Okja, the new movie by Korean writer/director Bong Joon-ho, starts a limited run at the TIFF Bell Lightbox on Wednesday (June 28). An unclassifiable adventure-cum-satire about a little girl who’ll do anything to protect her giant hippo-pig, the film will screen nightly at 7 pm through Tuesday, July 4, paired in a series of Bong double-bills. This will be Okja’s only theatrical showing in all of Canada.

That’s because the film also drops on Netflix worldwide on Wednesday (June 28). Theatrical play would seem antithetical to the concept of a Netflix original, but Okja is an exception: it premiered in competition at the Cannes Film Festival just last month, marking it as a proper contribution to world cinema. There was a red carpet with Tilda Swinton and Jake Gyllenhaal! Sure, the audience booed the Netflix logo, but they applauded at the end! A movie like that can’t go straight to streaming, can it? That would be wrong.

And so, partly to soothe the rage of film Twitter and partly to nudge the movie into this year’s awards conversation, Netflix is screening Okja in theatres in New York, Los Angeles and Toronto. At the Lightbox you can see it on the big screen with a proper Dolby Atmos soundtrack, or you can watch it at home on whatever set-up you have – projector, smart TV, laptop, tablet, even your phone.

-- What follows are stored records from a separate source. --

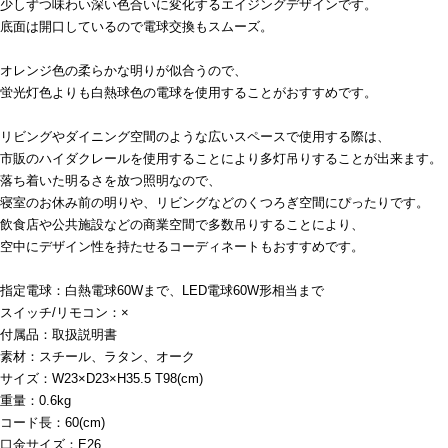
少しずつ味わい深い色合いに変化するエイジングデザインです。
底面は開口しているので電球交換もスムーズ。
オレンジ色の柔らかな明りが似合うので、
蛍光灯色よりも白熱球色の電球を使用することがおすすめです。
リビングやダイニング空間のような広いスペースで使用する際は、
市販のハイダクレールを使用することにより多灯吊りすることが出来ます。
落ち着いた明るさを放つ照明なので、
寝室のお休み前の明りや、リビングなどのくつろぎ空間にぴったりです。
飲食店や公共施設などの商業空間で多数吊りすることにより、
空中にデザイン性を持たせるコーディネートもおすすめです。
指定電球：白熱電球60Wまで、LED電球60W形相当まで
スイッチ/リモコン：×
付属品：取扱説明書
素材：スチール、ラタン、オーク
サイズ：W23×D23×H35.5 T98(cm)
重量：0.6kg
コード長：60(cm)
口金サイズ：E26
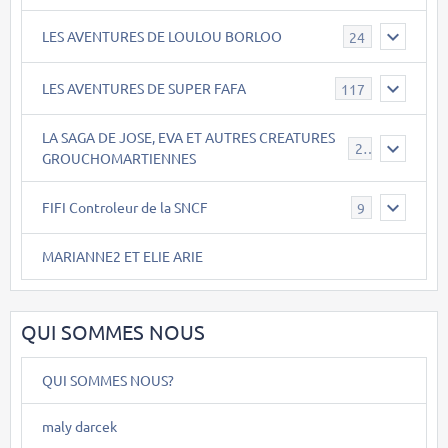
LES AVENTURES DE LOULOU BORLOO
24
LES AVENTURES DE SUPER FAFA
117
LA SAGA DE JOSE, EVA ET AUTRES CREATURES
26
GROUCHOMARTIENNES
FIFI Controleur de la SNCF
9
MARIANNE2 ET ELIE ARIE
QUI SOMMES NOUS
QUI SOMMES NOUS?
maly darcek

Once upon a time, a theatrical run conferred legitimacy on a movie. Ever since the direct-to-video market emerged in the late 80s, there’s been a clear distinction between films that play on the big screen and those that aren’t deemed worthy of the expense of a 35mm print run. About a decade ago, digital technology made it much cheaper to screen a film in a theatre, but right around that time, audiences started saving their money for blockbusters and event movies, watching everything else at home.

Netflix lives in that niche, as do rival streaming services like Amazon Prime Video and Crave TV. But if a given title doesn’t make it onto the first tier of the menu, its intended audience might never find it.

Okja isn’t likely to have that problem, because as a Netflix property the company will promote the crap out of it, pushing it to the top of every “If you liked that, you’ll like this” algorithm. (Surely you noticed how all roads led to Iron Fist earlier this year.) And the theatrical release, however small, has industry watchers talking about the company’s radical new marketing, while movie buffs get to see the film the way it was meant to be seen.

Either way, though, Netflix wins. It’s seen as a positive force in world cinema, and Bong’s weird little movie gets a boost it might never have gotten from a Hollywood studio. But honestly, there’s no way Okja could’ve ever been made by a Hollywood studio.

The thing no one’s talking about (yet) is that Okja is really, really weird. Bong doesn’t do conventional cinema his films freely mix genres and change tones in order to build their own distinctive vibe. His post-apocalyptic thriller Snowpiercer and his kaiju movie The Host are as beloved for their cockeyed satire as for their fantastical storylines, while his detective movies Memories Of Murder and Mother are more than willing to meander away from the noir concepts at their core to meditate on their protagonists’ lives and personal failings. 

While Okja could be described as a girl-and-her-creature story not unlike E.T. The Extra-Terrestrial, its Korean hero and freewheeling tone mean it would never be a blockbuster on the scale of Steven Spielberg’s beloved classic – except possibly in South Korea, where Bong’s movies regularly set box-office records.

Of course, Okja isn’t going to do that because South Korean theatre chains are refusing to show it. They’d rather lose money than serve as a marketing tool for Netflix, a service that’s seen as destroying the theatrical release model. I can sort of see their point, even though it’s ultimately suicidal.

See, Netflix is going to keep buying up more and more movies for the same reason it keeps launching more and more TV shows: it’s a lot more profitable to own content than to licence it. There will always be competition from movie theatres, but Netflix exists as competition for the theatrical model it doesn’t have to offer the same movies. But when one of its movies does make it to the big screen – especially one as weird and precious as Okja – we should take advantage of that opportunity. It won’t happen too often.